Russia’s production of its three main oilseeds (sunflowerseeds, soybeans and rapeseeds) is forecasted at 11.2 MMT for 2012, a10 percent decrease from the bumper crop of 2011, but still the second largest oilseeds crop in Russian history. Rapeseed production is forecasted at 0.9 MMT. This represents a 14 percent drop in production when compared to last year, as the high-yielding winter rapeseed crop in south-western Russia (especially in Stavropol kray-the major producer of winter rapeseed) was damaged by winter frosts. This is expected to significantly reduce yields. Meanwhile, areas sown with spring rapeseeds are expected to decrease production in MY 2012/13 because many farmers consider rapeseed a difficult crop for harvesting and transporting. Rapeseed is primarily produced as a result of demand from Europe for biofuels.

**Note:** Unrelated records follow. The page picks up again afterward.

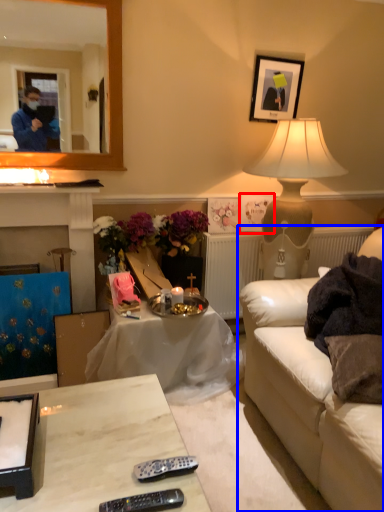 Question: Which object appears farthest to the camera in this image, picture frame (highlighted by a red box) or studio couch (highlighted by a blue box)?

Choices:
 (A) picture frame
 (B) studio couch

Answer: (A) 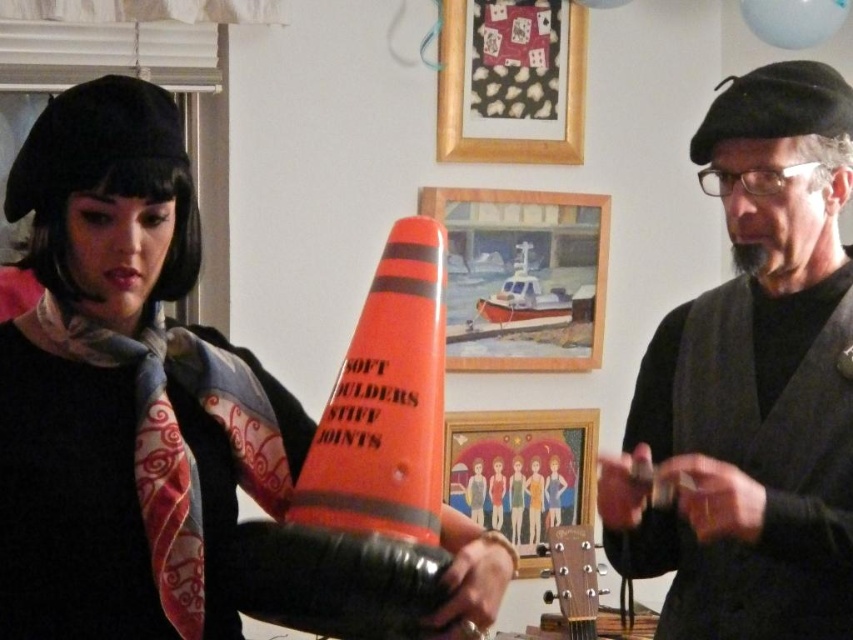 Is matte black beret at upper right below orange reflective cone at center?

No.

This screenshot has height=640, width=853. What do you see at coordinates (753, 384) in the screenshot? I see `matte black beret at upper right` at bounding box center [753, 384].

You are a GUI agent. You are given a task and a screenshot of the screen. Output one action in this format:
    pyautogui.click(x=<x>, y=<y>)
    Task: Click on the matte black beret at upper right
    
    Given the screenshot: What is the action you would take?
    pyautogui.click(x=753, y=384)

Can you confirm if matte black cone at center is positioned above matte black beret at upper right?

Incorrect, matte black cone at center is not positioned above matte black beret at upper right.

The width and height of the screenshot is (853, 640). In order to click on matte black cone at center in this screenshot , I will do `click(123, 388)`.

Does point (381, 342) come closer to viewer compared to point (564, 449)?

Yes.

Between orange reflective cone at center and matte orange cone at center, which one has more height?

Standing taller between the two is orange reflective cone at center.

The width and height of the screenshot is (853, 640). What do you see at coordinates (386, 403) in the screenshot? I see `orange reflective cone at center` at bounding box center [386, 403].

Where is `orange reflective cone at center`? The height and width of the screenshot is (640, 853). orange reflective cone at center is located at coordinates (386, 403).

Rapeseed consumption will be driven by the EU demand for its use in biofuels. Russia’s rapeseed crush in MY 2012/13 is forecasted at 0.8 MMT, only slightly below MY 2011/12.

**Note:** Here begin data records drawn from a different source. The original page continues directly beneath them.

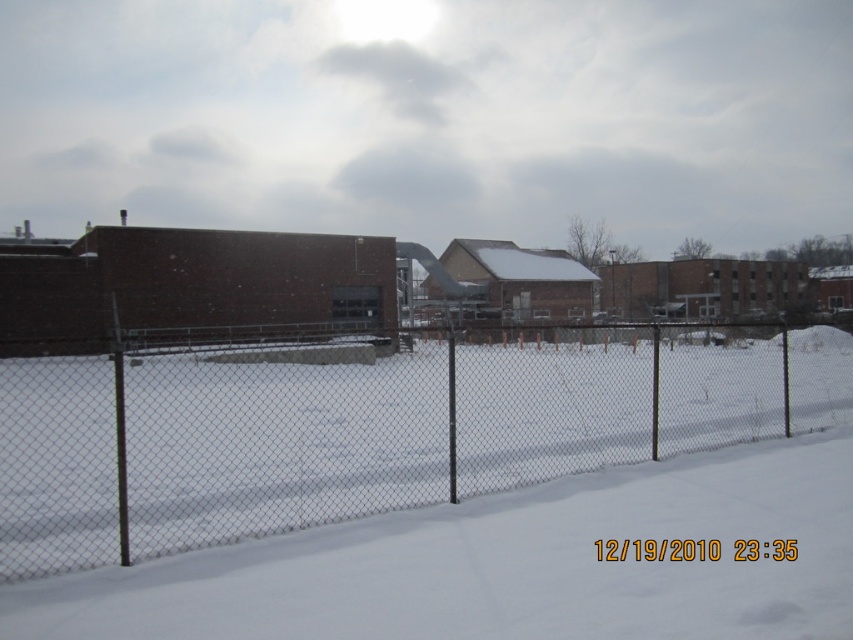 Question: Which point is farther to the camera?

Choices:
 (A) (360, 432)
 (B) (316, 595)

Answer: (A)

Question: Among these objects, which one is farthest from the camera?

Choices:
 (A) white powdery snow at center
 (B) wire mesh fence at center

Answer: (B)

Question: Does wire mesh fence at center appear under white powdery snow at center?

Choices:
 (A) yes
 (B) no

Answer: (B)

Question: Which point is closer to the camera?

Choices:
 (A) white powdery snow at center
 (B) wire mesh fence at center

Answer: (A)

Question: Can you confirm if wire mesh fence at center is positioned below white powdery snow at center?

Choices:
 (A) yes
 (B) no

Answer: (B)

Question: Can you confirm if wire mesh fence at center is wider than white powdery snow at center?

Choices:
 (A) yes
 (B) no

Answer: (A)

After Russia joins the WTO, export duties on oilseeds will be eliminated (soybean) or reduced (sunflowerseed, rapeseed), although this will happen in stages over 3-4 years. As a result, although in the long-term, Russian WTO accession could have significant impact on this sector and related trade, the short-term consequences are not yet clear. In MY 2012/13 increased rapeseed production will be driven by growing EU demand and improved production infrastructure.

Please refer to GAIN RS1222 Annual Oilseeds and Products for more details.

Notes on Statistical Data

Bioethanol and biodiesel production in Russia is very small. There are no official data for these products in Russia. Production and trade data for wood pellets is based on GTA, Official Russian Federal Customs Service, and estimates of the FAS posts in EU. The trade data for wood pellets may not correspond to the EU data since there is no HS Code for wood pellets alone in Russia. Currently it is subsumed under HS 440130. FAS Post based its estimates on figures of National Biofuels Association, sources from research, analytical institutions as well as agricultural trade sources.